On New Year’s Eve thousands of protesters gathered for a candlelight vigil in many public venues set aside to usher 2009, a protest tactic used last year (pictured, June protests against law allowing US meat imports). Even the Bosingak bell tower on Seoul’s Jong-no (Bell Street) was the scene of a demonstration.
Online meeting places like the Anti-MB Café, the Society of Candlelight Demonstration Arrestees and Citizen Action to Eradicate Traitorous Groups spread the word to get out as many people as possible.
Trade unions like the National Union of Media Workers (NUMW) and the Korean Teachers and Education Workers Union (KTU) also joined the initiative.

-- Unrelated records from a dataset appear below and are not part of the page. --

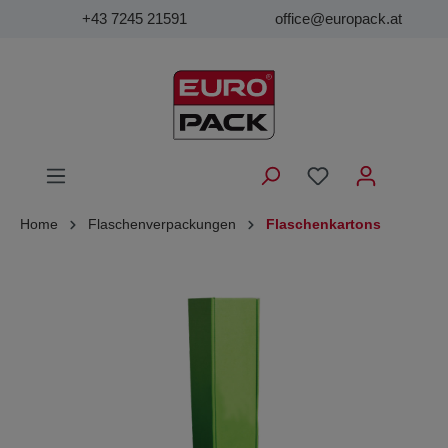
+43 7245 21591
office@europack.at
Home
Flaschenverpackungen
Flaschenkartons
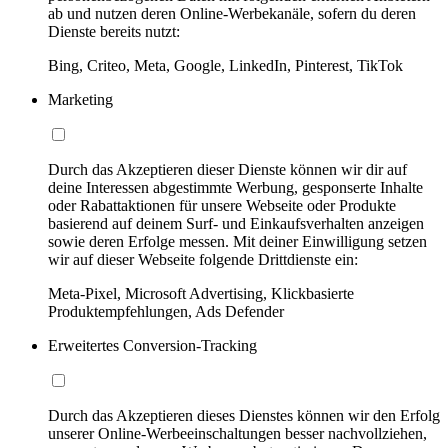
ab und nutzen deren Online-Werbekanäle, sofern du deren
Dienste bereits nutzt:
Bing, Criteo, Meta, Google, LinkedIn, Pinterest, TikTok
Marketing
Durch das Akzeptieren dieser Dienste können wir dir auf
deine Interessen abgestimmte Werbung, gesponserte Inhalte
oder Rabattaktionen für unsere Webseite oder Produkte
basierend auf deinem Surf- und Einkaufsverhalten anzeigen
sowie deren Erfolge messen. Mit deiner Einwilligung setzen
wir auf dieser Webseite folgende Drittdienste ein:
Meta-Pixel, Microsoft Advertising, Klickbasierte
Produktempfehlungen, Ads Defender
Erweitertes Conversion-Tracking
Durch das Akzeptieren dieses Dienstes können wir den Erfolg
unserer Online-Werbeeinschaltungen besser nachvollziehen,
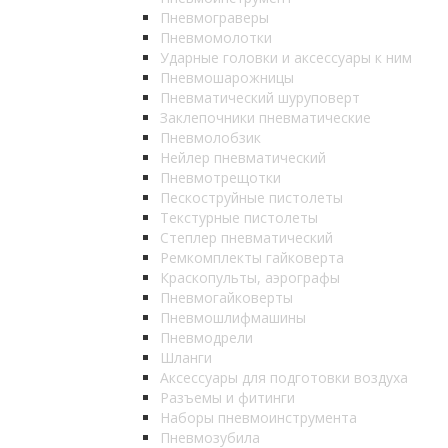
Пневмограверы
Пневмомолотки
Ударные головки и аксессуары к ним
Пневмошарожницы
Пневматический шуруповерт
Заклепочники пневматические
Пневмолобзик
Нейлер пневматический
Пневмотрещотки
Пескоструйные пистолеты
Текстурные пистолеты
Степлер пневматический
Ремкомплекты гайковерта
Краскопульты, аэрографы
Пневмогайковерты
Пневмошлифмашины
Пневмодрели
Шланги
Аксессуары для подготовки воздуха
Разъемы и фитинги
Наборы пневмоинструмента
Пневмозубила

Using candles demonstrators wrote protest slogans on the streets against the policies promoted by the government of the Grand National Party, which holds a comfortable majority in parliament.
About 160 police squads were also deployed in the Bosingak area to monitor the protest.
“Today’s candlelight demonstration is a warning that if they continue to ignore the will of the people, they will be judged for it in due time,” said walk supervisor Rev Jeong Yeon-gil.
NUMW members took part in the demonstration to protest against the government’s media laws, pledging they would continue their action in early 2009.
About 2,000 union members had gathered in front of the National Assembly building on Wednesday afternoon for a general strike assembly to protect democracy against what they see as a media grab.
In the evening, they met in front of the Korea Press Center on Sejongno Boulevard for a candlelight demonstration to inform people about the purpose and goals of their action.